_Work to complete_:
Wherever the string "will" appears in the records, return the line that holds it.
────
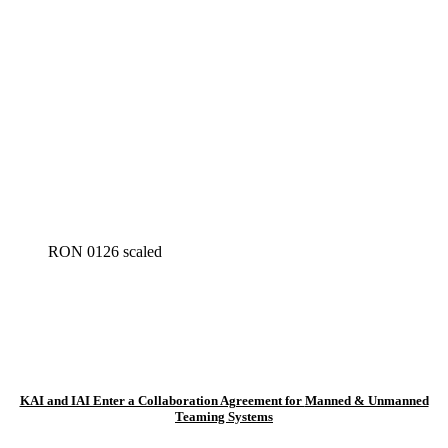
RON 0126 scaled
KAI and IAI Enter a Collaboration Agreement for
Manned & Unmanned
Teaming Systems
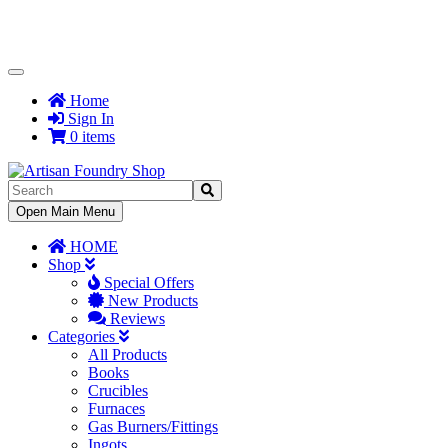
Toggle
Navigation
Home
Sign In
0 items
Toggle
Open Main Menu
Navigation
HOME
Shop
Special Offers
New Products
Reviews
Categories
All Products
Books
Crucibles
Furnaces
Gas Burners/Fittings
Ingots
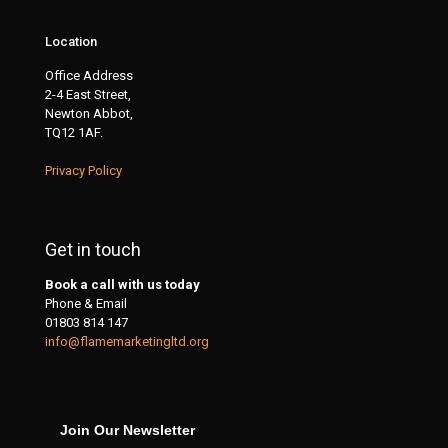
Location
Office Address
2-4 East Street,
Newton Abbot,
TQ12 1AF.
Privacy Policy
Get in touch
Book a call with us today
Phone & Email
01803 814 147
info@flamemarketingltd.org
Join Our Newsletter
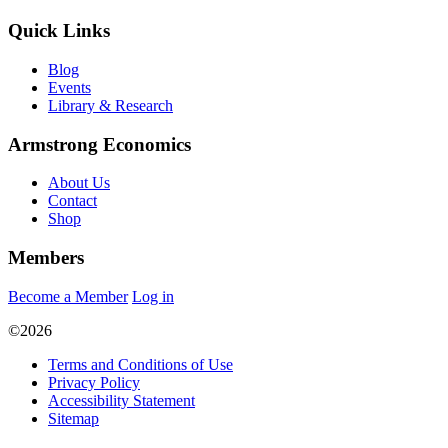
Quick Links
Blog
Events
Library & Research
Armstrong Economics
About Us
Contact
Shop
Members
Become a Member
Log in
©2026
Terms and Conditions of Use
Privacy Policy
Accessibility Statement
Sitemap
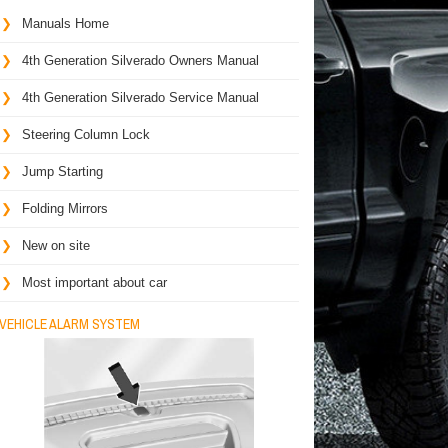
Manuals Home
4th Generation Silverado Owners Manual
4th Generation Silverado Service Manual
Steering Column Lock
Jump Starting
Folding Mirrors
New on site
Most important about car
VEHICLE ALARM SYSTEM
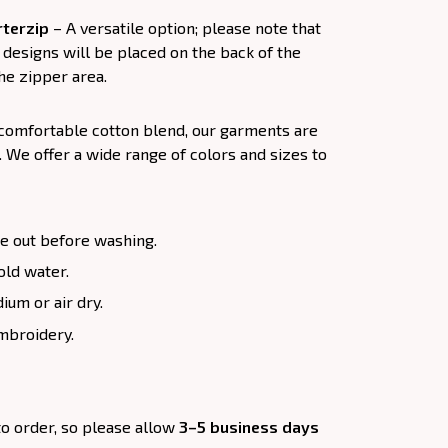
terzip
– A versatile option; please note that
designs will be placed on the back of the
he zipper area.
 comfortable cotton blend, our garments are
. We offer a wide range of colors and sizes to
e out before washing.
old water.
um or air dry.
mbroidery.
to order, so please allow
3–5 business days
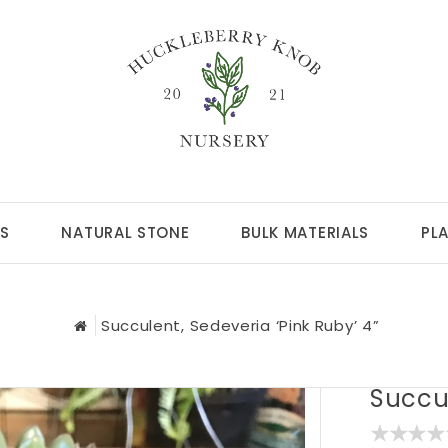
S
NATURAL STONE
BULK MATERIALS
PL
Succulent, Sedeveria ‘Pink Ruby’ 4”
Succul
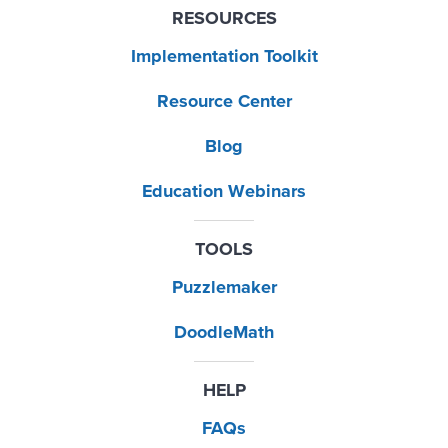
RESOURCES
Implementation Toolkit
Resource Center
Blog
Education Webinars
TOOLS
Puzzlemaker
DoodleMath
HELP
FAQs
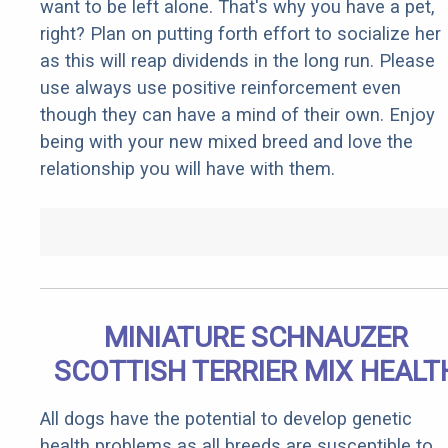
want to be left alone. That's why you have a pet,
right? Plan on putting forth effort to socialize her
as this will reap dividends in the long run. Please
use always use positive reinforcement even
though they can have a mind of their own. Enjoy
being with your new mixed breed and love the
relationship you will have with them.
MINIATURE SCHNAUZER
SCOTTISH TERRIER MIX HEALT
All dogs have the potential to develop genetic
health problems as all breeds are susceptible to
────
_Worked solution_:
designs will be placed on the back of the
as this will reap dividends in the long run. Please
relationship you will have with them.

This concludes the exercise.